Banks, parents and financial advisers often have general guidelines for what percentage of income you should put toward housing. A 30 percent-of-income rule of thumb has existed since a 1981 act of Congress raised the cap for renters to contribute 30 percent of their income to public housing rentals. However, the best ratio of housing to income depends on what you earn, what you owe and what percent of your income is discretionary.
The 30 Percent Rule
The 30 percent rule was actually the 25 percent rule when Congress first enacted a law in 1969 to cap public housing rental fees at 25 percent of renters' income, according to a July 2014 "Bloomberg Business" article. Over time, the 30 percent rental cap has been analyzed as a general guideline to housing spending. "Bloomberg Business" reported that 35.3 percent of Americans exceeded the 30 percent ratio thresholds in 2012, and about 20 percent spent more than 50 percent of their income on housing.
Mortgage Lender Ratio
Conventional mortgage lenders use a 36 percent mortgage-to-income ratio limit as a guideline when evaluating applications, according to a May 2014 column by financial expert Dave Ramsey for Fox Business. In this ratio, your potential mortgage payment, interest, tax installments and insurance -- abbreviated as PITI -- are all considered in the mortgage or housing costs. If your gross monthly income is $5,000, for instance, your maximum PITI payment shouldn't exceed $1,800. While this is a general guideline, lenders may consider higher ratios based on other financial information in the application. Ramsey, who advises a 25 percent-of-income rule for housing expenses, believes 36 percent is too much for most borrowers.

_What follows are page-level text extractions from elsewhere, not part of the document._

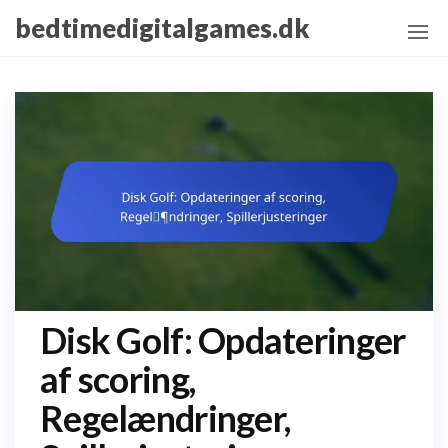
Skip
bedtimedigitalgames.dk
to
the
content
Disk Golf: Opdateringer
af scoring,
Regelændringer,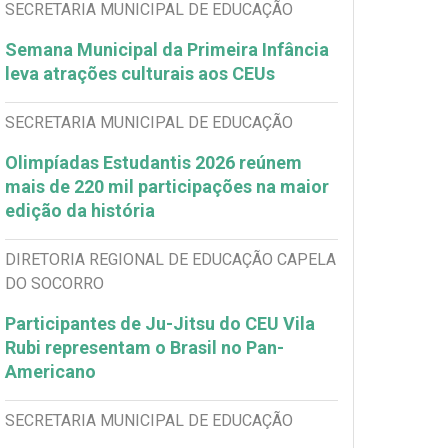
SECRETARIA MUNICIPAL DE EDUCAÇÃO
Semana Municipal da Primeira Infância
leva atrações culturais aos CEUs
SECRETARIA MUNICIPAL DE EDUCAÇÃO
Olimpíadas Estudantis 2026 reúnem
mais de 220 mil participações na maior
edição da história
DIRETORIA REGIONAL DE EDUCAÇÃO CAPELA
DO SOCORRO
Participantes de Ju-Jitsu do CEU Vila
Rubi representam o Brasil no Pan-
Americano
SECRETARIA MUNICIPAL DE EDUCAÇÃO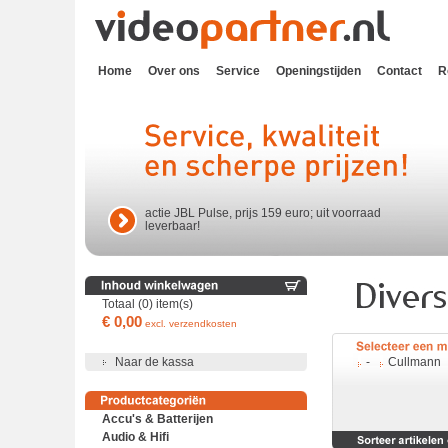
Home
Over ons
Service
Openingstijden
Contact
R
actie JBL Pulse, prijs 159 euro; uit voorraad
leverbaar!
Totaal (0) item(s)
€ 0,00
excl. verzendkosten
Naar de kassa
-
Cullmann
Accu's & Batterijen
Audio & Hifi
Accu's en batterijen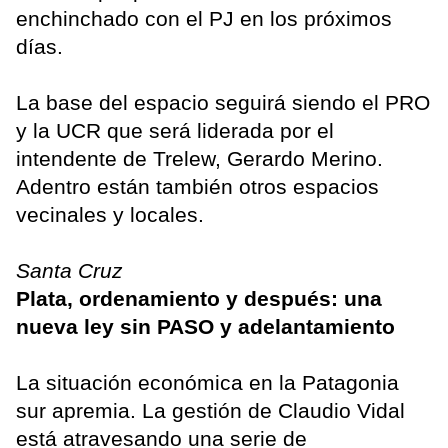
enchinchado con el PJ en los próximos
días.
La base del espacio seguirá siendo el PRO
y la UCR que será liderada por el
intendente de Trelew, Gerardo Merino.
Adentro están también otros espacios
vecinales y locales.
Santa Cruz
Plata, ordenamiento y después: una
nueva ley sin PASO y adelantamiento
La situación económica en la Patagonia
sur apremia. La gestión de Claudio Vidal
está atravesando una serie de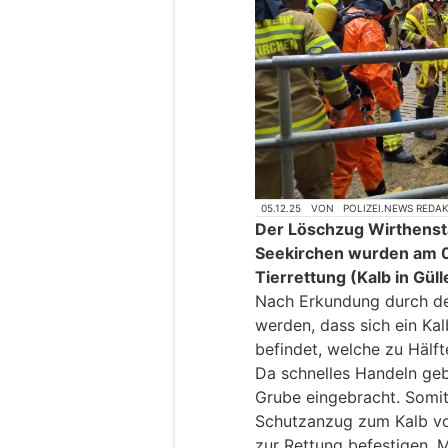
05.12.25
VON
POLIZEI.NEWS REDA
Der Löschzug Wirthenst
Seekirchen wurden am 0
Tierrettung (Kalb in Güll
Nach Erkundung durch den
werden, dass sich ein Kal
befindet, welche zu Hälfte
Da schnelles Handeln geb
Grube eingebracht. Somi
Schutzanzug zum Kalb vo
zur Rettung befestigen.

Rent vs. Mortgage Comparisons
While the 30 percent rule is more often associated with rentals, and the 36 percent mortgage-to-income ratio ties to home loans, these percentages offer general guidelines for housing expenses. There are some differences in renting versus borrowing that may affect a safe ratio. Renting, especially with a short-term lease, is typically not as high risk as taking out a long-term mortgage. If you can't meet rental payments, you risk eviction and negative credit score impacts. With a mortgage default, you not only risk losing your home and suffering significant credit rating problems, but you also risk losing your investment in the property. Being tied down with a hefty mortgage-to-income ratio limits your quality of life, reports Ramsey.
Personal Factors to Consider
General rules like the 30 percent or 36 percent guidelines are cookie-cutter approaches. Each renter or borrower has his own financial situation to consider. Someone with significant savings is in a safer position to extend himself on a home loan than someone living paycheck to paycheck and carrying sizable debt. You also need to consider your financial goals. If you want money for a kids' college fund, family vacations or early retirement, a lower housing percentage is advisable. Some people also pay alimony or child support or make regular charitable contributions, which aren't normally factored into the typical budget with a housing ratio guideline.